# Swedish (into):  Welcome to the Gulf of Finland



## Fabulist

Is

"Välkommen till Finska viken, 3. juli 1790"

correct Swedish for the English

"Welcome to the Gulf of Finland, July 3, 1790"?

Thank you.  Prepositions and articles are always difficult for learners.


----------



## Tjahzi

Well, apart from that _3. juli 1790_ isn't standard format for dates, it sounds fine. (It could be worth noting however, that _välkommen_ indicates that the phrase is said to a single person (in contrast to _välkomna_, which is the plural form)).


----------



## Fabulist

Thank you for such a prompt response at something like 3 a.m.! What _is_ the standard form for dates (especially in 1790)? And does one use "välkommen" or "välkomna" if people might arrive either singly or in groups? (I think most will arrive one at a time, so I should use the singular form, but I am curious about how Swedish approaches ambiguity about that.)


----------



## sakvaka

As a nonnative, I think the correct form would be _den 3 juli 1790_ (pronunciation: den tredje juli sjuttonhundranitti[o]). Note! Without any periods and including the determinative article.

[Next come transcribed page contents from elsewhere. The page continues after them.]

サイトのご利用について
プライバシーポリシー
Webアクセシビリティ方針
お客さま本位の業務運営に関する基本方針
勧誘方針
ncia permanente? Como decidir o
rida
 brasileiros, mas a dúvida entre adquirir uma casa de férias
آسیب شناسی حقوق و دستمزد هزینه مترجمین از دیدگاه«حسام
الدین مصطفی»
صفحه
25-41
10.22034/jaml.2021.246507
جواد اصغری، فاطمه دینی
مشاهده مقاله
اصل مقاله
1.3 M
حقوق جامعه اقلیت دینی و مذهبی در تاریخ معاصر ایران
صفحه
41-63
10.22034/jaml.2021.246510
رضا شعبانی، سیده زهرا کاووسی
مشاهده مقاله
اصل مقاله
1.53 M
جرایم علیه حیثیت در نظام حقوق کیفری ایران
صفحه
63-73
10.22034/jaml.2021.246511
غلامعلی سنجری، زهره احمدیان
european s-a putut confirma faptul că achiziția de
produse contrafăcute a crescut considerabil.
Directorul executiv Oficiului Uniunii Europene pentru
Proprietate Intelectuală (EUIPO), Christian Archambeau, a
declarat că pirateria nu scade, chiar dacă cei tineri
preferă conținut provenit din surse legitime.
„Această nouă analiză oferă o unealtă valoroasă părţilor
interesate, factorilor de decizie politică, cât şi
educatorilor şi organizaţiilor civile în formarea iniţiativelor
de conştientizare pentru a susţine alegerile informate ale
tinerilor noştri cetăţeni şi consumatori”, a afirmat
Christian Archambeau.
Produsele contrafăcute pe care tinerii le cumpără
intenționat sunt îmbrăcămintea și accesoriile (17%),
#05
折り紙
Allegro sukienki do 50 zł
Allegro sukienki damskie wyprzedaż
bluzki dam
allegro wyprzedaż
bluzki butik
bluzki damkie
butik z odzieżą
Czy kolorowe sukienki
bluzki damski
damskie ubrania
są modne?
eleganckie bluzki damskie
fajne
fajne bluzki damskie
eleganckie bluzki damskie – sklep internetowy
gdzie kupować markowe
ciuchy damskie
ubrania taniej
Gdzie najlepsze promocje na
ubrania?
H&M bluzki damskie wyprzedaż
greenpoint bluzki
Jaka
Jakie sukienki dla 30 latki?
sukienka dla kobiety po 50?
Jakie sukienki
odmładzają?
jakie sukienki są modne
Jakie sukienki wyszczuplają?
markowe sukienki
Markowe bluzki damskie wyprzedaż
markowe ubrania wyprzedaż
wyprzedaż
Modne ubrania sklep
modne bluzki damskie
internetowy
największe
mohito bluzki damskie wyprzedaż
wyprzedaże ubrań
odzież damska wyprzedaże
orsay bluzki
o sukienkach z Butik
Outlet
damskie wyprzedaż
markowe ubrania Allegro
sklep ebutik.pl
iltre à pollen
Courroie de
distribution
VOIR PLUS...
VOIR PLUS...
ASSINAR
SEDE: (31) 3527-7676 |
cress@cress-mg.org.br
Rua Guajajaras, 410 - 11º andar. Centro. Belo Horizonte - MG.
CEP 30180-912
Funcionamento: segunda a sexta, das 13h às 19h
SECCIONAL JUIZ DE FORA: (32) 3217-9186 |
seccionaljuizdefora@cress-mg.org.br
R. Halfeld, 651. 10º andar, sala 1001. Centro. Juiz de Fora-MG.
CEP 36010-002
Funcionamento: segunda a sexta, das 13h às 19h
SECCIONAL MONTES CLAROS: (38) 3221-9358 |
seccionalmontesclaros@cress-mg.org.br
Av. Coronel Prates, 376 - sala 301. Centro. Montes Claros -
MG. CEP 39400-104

By the way, are you sure you are referring to the right gulf? _Bottniska viken_ is the Gulf of Bothnia, near Sweden and the Swedish-speaking regions of Finland, and _Finska viken_ is the Gulf of Finland, bordering the South of Finland and Estonia.


----------



## AutumnOwl

"Välkomna till Finska viken den 3 juli 1790"


----------



## Tjahzi

We had a thread dealing with _välkommen_ vs _välkomna_ a few months ago... I believe some people used the forms interchangeably, but technically, they are short forms of "du/ni är _välkommen_/_välkomna_". As such, what matters is how many people are addressed, not how many that are actually coming.

(You were lucky, I just got home and checked the forums. )


----------



## Fabulist

sakvaka said:


> As a nonnative, I think the correct form would be _den 3 juli 1790_ (pronunciation: den tredje juli sjuttonhundranitti[o]). Note! Without any periods and including the determinative article.
> 
> By the way, are you sure you are referring to the right gulf? _Bottniska viken_ is the Gulf of Bothnia, near Sweden and the Swedish-speaking regions of Finland, and _Finska viken_ is the Gulf of Finland, bordering the South of Finland and Estonia.



Thank you.  I am welcoming people in Swedish and Russian to a simulation of a naval battle between Swedish and Russian warships that occurred (or could have occurred) off the island of Hogland, in the Gulf of Finland south of Vyborg on July 3, 1790.  (Probably none of the participants is fluent in either Swedish _or_ Russian, but I want to know that I have it right.)  The Russians name that eastward extension of the Baltic Sea for Finland, too.  The area bounded by Finland on the north, Ingria on the east, and Estonia on the south was the scene of many naval battles between the Swedes and the Russians between 1714 and 1809.

My thanks also to Tjahazi and to Autumn Owl.


----------



## Tjahzi

Wow, sounds interesting. I'd say it's _Добро пожаловать на Финский залив, 3 июня 1790_ in Russian.


----------



## Fabulist

After an extended discussion about changes in terminology and about what various parts of the Gulf of Finland were called in Russian at different times, that's close to the consensus in the Russian forum for 18th-century Russian, except that it should be _в Финской заливъ _and _іюня_ in pre-Revolutionary spelling. 

I mostly post in the English-only forum, where we're not allowed to mix languages.


----------